Dry eye is a highly prevalent ocular surface disorder in which a localized CD4+ T cell response and corneal nerve dysfunction are core pathophysiological mechanisms. Both aspects of the disease develop concomitantly in murine models but their connection is unclear.

Our preliminary data suggests that the pathogenic immune response is linked to corneal nerve damage and that transient receptor potential vanilloid 1 (TRPV1) signaling promotes nerve-initiated (neurogenic) inflammation. Neurodegeneration is induced by TRPV1 overactivation and leads to neurogenic inflammation in other settings.
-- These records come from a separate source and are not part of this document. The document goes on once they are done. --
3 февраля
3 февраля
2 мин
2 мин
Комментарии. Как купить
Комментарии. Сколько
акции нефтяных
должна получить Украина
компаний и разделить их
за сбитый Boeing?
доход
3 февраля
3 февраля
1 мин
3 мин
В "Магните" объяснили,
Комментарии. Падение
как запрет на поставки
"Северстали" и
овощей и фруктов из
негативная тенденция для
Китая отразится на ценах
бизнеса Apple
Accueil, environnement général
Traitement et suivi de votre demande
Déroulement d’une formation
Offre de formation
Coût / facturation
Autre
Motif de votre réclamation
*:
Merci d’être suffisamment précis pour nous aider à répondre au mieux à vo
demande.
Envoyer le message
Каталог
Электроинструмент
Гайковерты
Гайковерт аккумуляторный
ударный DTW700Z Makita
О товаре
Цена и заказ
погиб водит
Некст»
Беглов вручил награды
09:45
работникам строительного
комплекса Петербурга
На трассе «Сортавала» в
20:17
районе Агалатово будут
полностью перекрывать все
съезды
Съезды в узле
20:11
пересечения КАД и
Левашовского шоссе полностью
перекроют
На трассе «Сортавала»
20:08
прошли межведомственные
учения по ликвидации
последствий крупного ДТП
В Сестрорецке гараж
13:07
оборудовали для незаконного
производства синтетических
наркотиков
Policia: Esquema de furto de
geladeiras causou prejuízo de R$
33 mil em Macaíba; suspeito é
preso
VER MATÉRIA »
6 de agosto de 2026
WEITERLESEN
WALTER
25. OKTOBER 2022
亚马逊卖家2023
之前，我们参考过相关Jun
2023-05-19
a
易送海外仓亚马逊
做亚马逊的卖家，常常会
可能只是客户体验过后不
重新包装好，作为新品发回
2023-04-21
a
Therefore, we hypothesize that 1) CD4+ T cells damage corneal nerves in dry eye; and that 2) increased TRPV1 activation promotes nerve damage and neurogenic inflammation, thus worsening the disease (vicious cycle).

We will explore the first possibility by using T cell-deficient mice and adoptive transfer of T cells; and the second, with TRPV1-deficient mice and a unilateral surgical model of dry eye in which neurogenic inflammation manifests in the opposite eye.

We will explore corneal nerve morphology and function, the possible autoimmune origin of neural changes, and the accompanying T cell response in these models.

These findings could serve to develop a dry eye treatment that addresses corneal nerve damage and its associated neuropathic pain.